Doing it professionally, in my experience anyway, has been a different critter than the volunteer sites I've worked on. In the professional world, you have a contract or mission statement of some kind, and you can hire another person if the works stagnates or becomes unscalable or otherwise has to be reworked from the bottom to the top.
I have faced two things doing non-profit sites. The first is that there are rarely many technical people who step up to do it, so you usually have one or two people on a team who have the knowhow to do stuff like push and pull from database, what recursion is, internet compliance standards, how to both prevent and fight a denial of service attack, etc. Over half the folks wind up being non-technical, and generally the people you are reporting to are as well. Whats more, many of those folks don't understand the possibilities and challenges, so have to be educated - and many technical folks don't want to bother with that or don't necessarily have the people skills to do so. So you get one person who winds up being the go to guy and has to manage it and act as go between, or else do the lion's share of the work himself.
And that leads to burnout when you aren't getting a paycheck and the projects become long and arduous, and they will be at points on the site in question if the ball is getting moved. Or, it can lead to stagnation where one person winds up for years being the go to person, and they are naturally protective of their work and resistant to large changes as the years go on.
As I see it, the GL site doesn't just need to be maintained. And not just designed and coded. But the committee itself needs to be organized to steer clear of those pitfalls by organizing itself to be temporary and systematically turn over people. Otherwise you get bursts of activity and updates followed by lulls.

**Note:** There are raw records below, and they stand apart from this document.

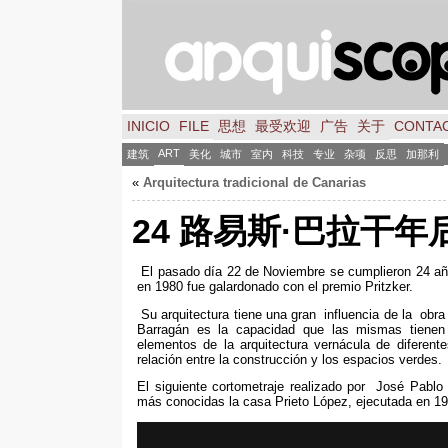
INICIO
FILE
思想
最受欢迎
广告
关于
CONTA
ART
建筑
美化
城市
室内
科技
专业
杂项
反思
加那利
«
Arquitectura tradicional de Canarias
24 路易斯·巴拉干年
El pasado día
22
de Noviembre se cumplieron
24
añ
en
1980
fue galardonado con el premio Pritzker
.
Su arquitectura tiene una gran influencia de la obr
Barragán es la capacidad que las mismas tienen 
elementos de la arquitectura vernácula de difere
relación entre la construcción y los espacios verdes
.
El siguiente cortometraje realizado por José Pablo
más conocidas la casa Prieto López
,
ejecutada en
19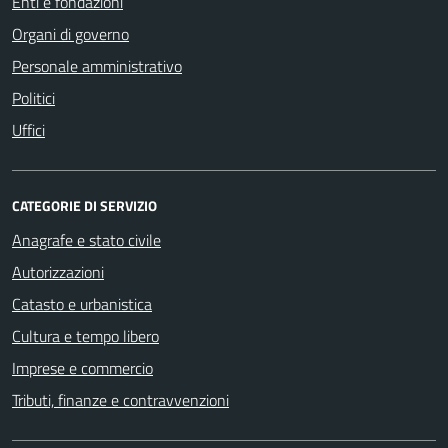
Enti e fondazioni
Organi di governo
Personale amministrativo
Politici
Uffici
CATEGORIE DI SERVIZIO
Anagrafe e stato civile
Autorizzazioni
Catasto e urbanistica
Cultura e tempo libero
Imprese e commercio
Tributi, finanze e contravvenzioni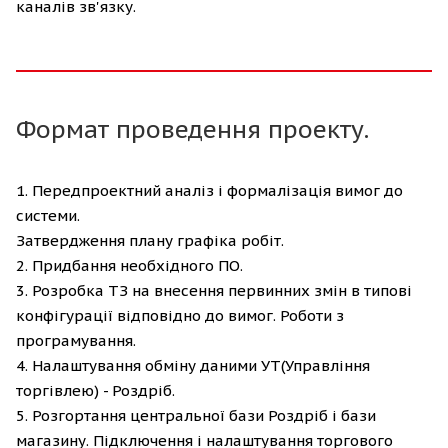
каналів зв'язку.
Формат проведення проекту.
1. Передпроектний аналіз і формалізація вимог до
системи.
Затвердження плану графіка робіт.
2. Придбання необхідного ПО.
3. Розробка ТЗ на внесення первинних змін в типові
конфігурації відповідно до вимог. Роботи з
програмування.
4. Налаштування обміну даними УТ(Управління
торгівлею) - Роздріб.
5. Розгортання центральної бази Роздріб і бази
магазину. Підключення і налаштування торгового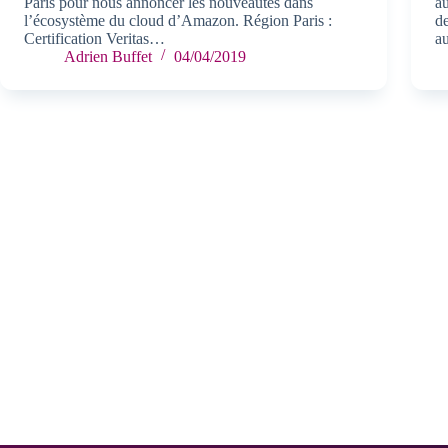
Paris pour nous annoncer les nouveautés dans
a
l’écosystème du cloud d’Amazon. Région Paris :
d
Certification Veritas…
a
Adrien Buffet
04/04/2019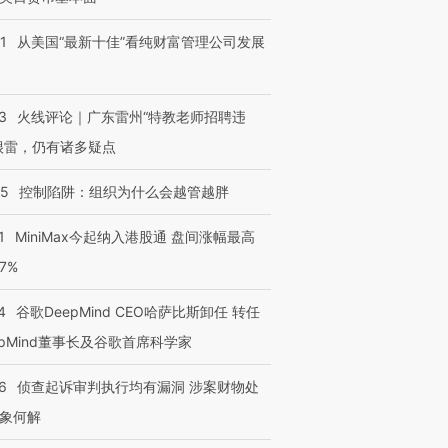
1
从美国“最新十佳”看纯财富管理公司发展
3
火线评论｜广东雷州“特教老师招聘违
很雷，仍有诸多疑点
05
控制陷阱：组织为什么会越管越胖
1
MiniMax今起纳入港股通 盘间涨幅最高
77%
4
谷歌DeepMind CEO哈萨比斯卸任 转任
epMind董事长及谷歌首席科学家
6
侦查起诉审判执行均有漏洞 涉案财物处
象何解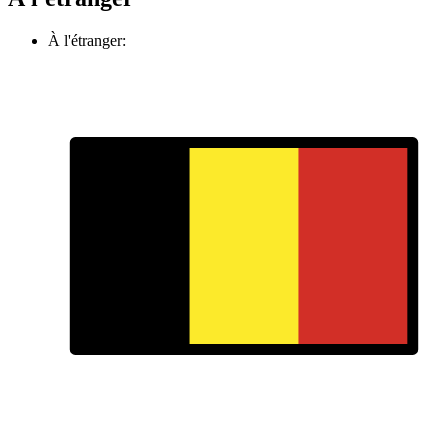
À l'étranger:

I've been that guy who has caught the lion's share of the work, or the only technical guy in the crew who can explain the stuff, and I can tell you that once you get yourself into that situation it is extremely hard to chart a path out of it. Its for that reason I'd strongly urge anyone who has something to do with the effort to insist on a very specific mission statement as well as an exit strategy. Both for your own sanity and for the good of the project.